My inclination is often like the Dog with 15 dinnerplates on the kitchen-floor to choose between, and I keep switching plates, cause another one looks like it has more on it, after a lick is gone from this one. I think it makes sense to 'pick a BB' and let that be the area you will contribute the most, trusting that others will be picking the remaining complement. So often, when one BB is being championed here, it just gets trampled 'because it won't be enough'..

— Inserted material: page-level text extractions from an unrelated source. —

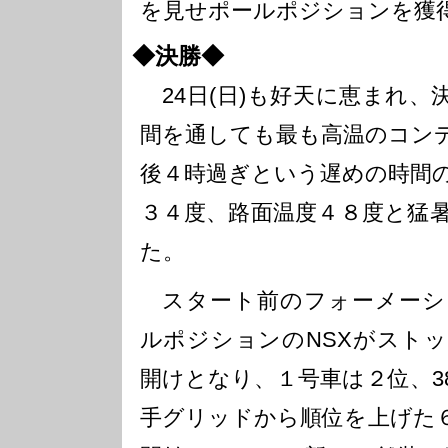
を見せポールポジションを獲
◆決勝◆
24日(日)も好天に恵まれ、
間を通しても最も高温のコン
後４時過ぎという遅めの時間
３４度、路面温度４８度と猛
た。
スタート前のフォーメーシ
ルポジションのNSXがスト
開けとなり、１号車は２位、3
手グリッドから順位を上げた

While I want my own household to have inputs from a number of BB's to try to offset whatever energy I'm buying.. most of my creative time with all this is working on ways to simply and cheaply retrofit existing housing with Solar Heating, Solar Lighting, Solar Cooking, both Solar and Winter Refrigeration Rigs, and things like converting AtticSpace into Growing Space, so your Garden Plot might be the topmost (previously unused, shunted) part of your home, where Asphalt Shingles for so many families is simply working to keep all that free energy away from us.

That's where I'm trying to work some solutions.. when I'm not looking for a car to electrify or a treadmill motor to adapt to windpower.. It's simple, and it's immediately complex again!

As William McDonough has said..
"It will take all of us, and it will take forever.. but isn't that the point?"

Bob

Congratulations to Al Gore on the Nobel Peace prize. Let's hope this makes people take the issue more seriously.